Interesting fact is that this was the site of the Providence Cycledrome in the 1920’s. The Cycledrome was a bicycle track/football field that was home to the NFL football Providence Steam Roller from 1925-1931. This team won the 1928 NFL Championship by tying the Green Bay Packers 7-7 in the last game of the season at this field. The Cycledrome was torn down in the 1930’s and replaced with Loew’s theater in 1937. This was one of the earliest drive-ins in the country. I visited the site in the early 1980’s, and remnants of the drive-in still remained. I distinctly remember the burned-out projection building was still there, though not much of anything else remained. I think there is a strip mall on the site now.

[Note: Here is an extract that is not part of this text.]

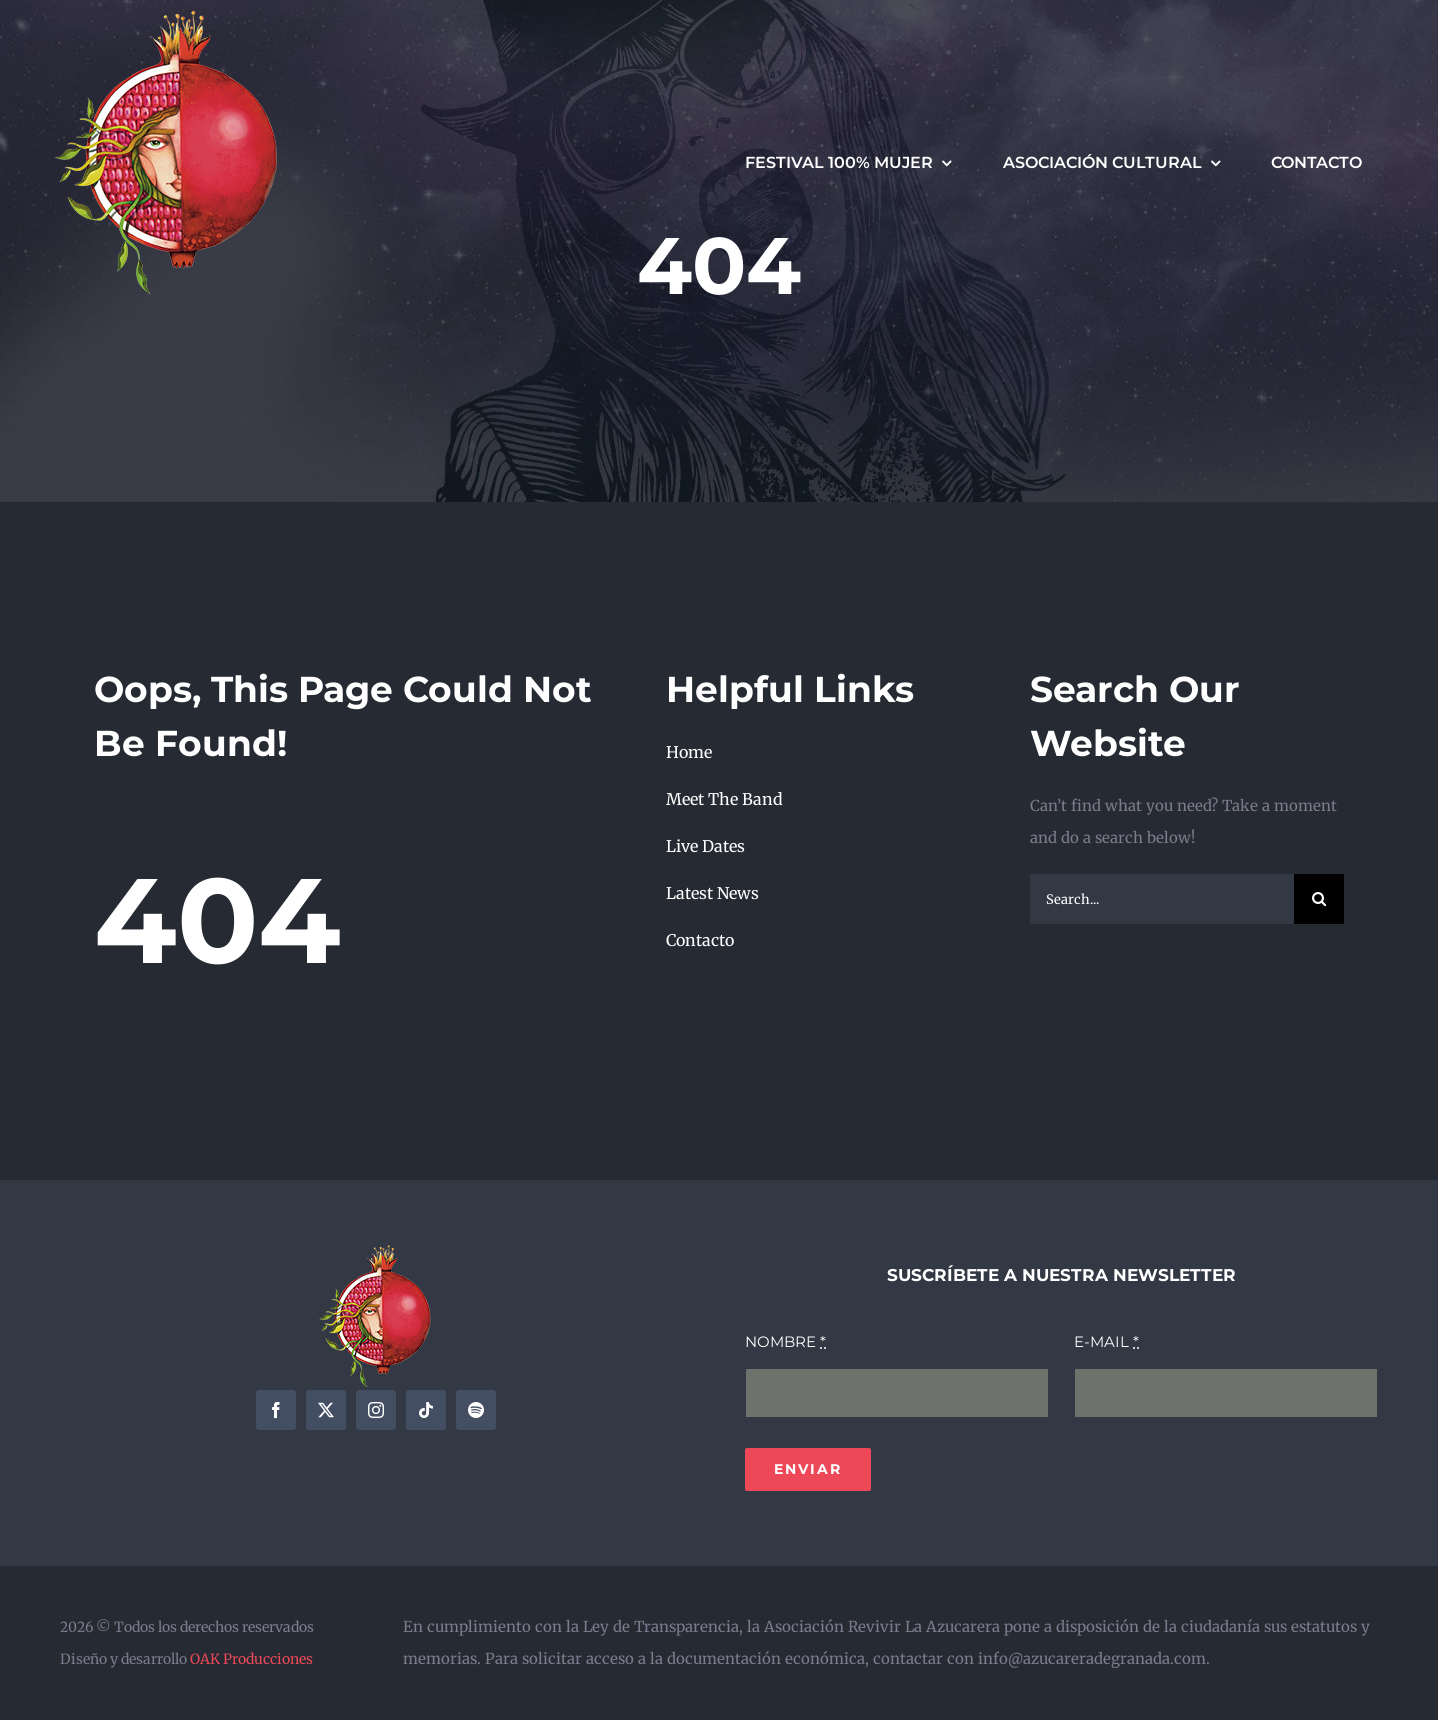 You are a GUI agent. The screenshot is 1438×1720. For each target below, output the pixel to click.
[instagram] (376, 1410)
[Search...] (1162, 899)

Box Office Bill- You sure have a great memory! The outdoor theater that you are thinking of was probably the one that was located off the present 93/3, I believe it was called the South Shore Drive In (though it could have had a different name before that). One screen is actually still standing, and is very close to Route 37. I was curious about the name “Quintree Drive-In”, because I read something at one time that said there was a drive-in on Quincy Avenue, Route 53 called the Quin-tree. I have never seen any reference to it anywhere else, so I’m not sure where that one was…..Anyway, as I am in my 30’s, I missed the era of great movie houses in Quincy, but I do remember the Strand. I went there as a young child and I think it was torn down in the early to mid 80’s. I have also done a little research and found out there was also a Regent Theater on Hancock Street in North Quincy. I’m not sure how long that one was around, but it was built at the same time as the Wollaston, about 1925-26. I also know there was a Quincy Theater in Quincy Square on Hancock Street, is this the “Art” theater that you remember? I’ve never heard of the Capitol theater…was that on Quincy Ave?
Box Office Bill, I am a resident of East Braintree and am surprised to find out that a drive-in was located here. Where exactly was the Quintree Drive-in? Was it located where the former Quintree Mall and current Quirk car dealership is?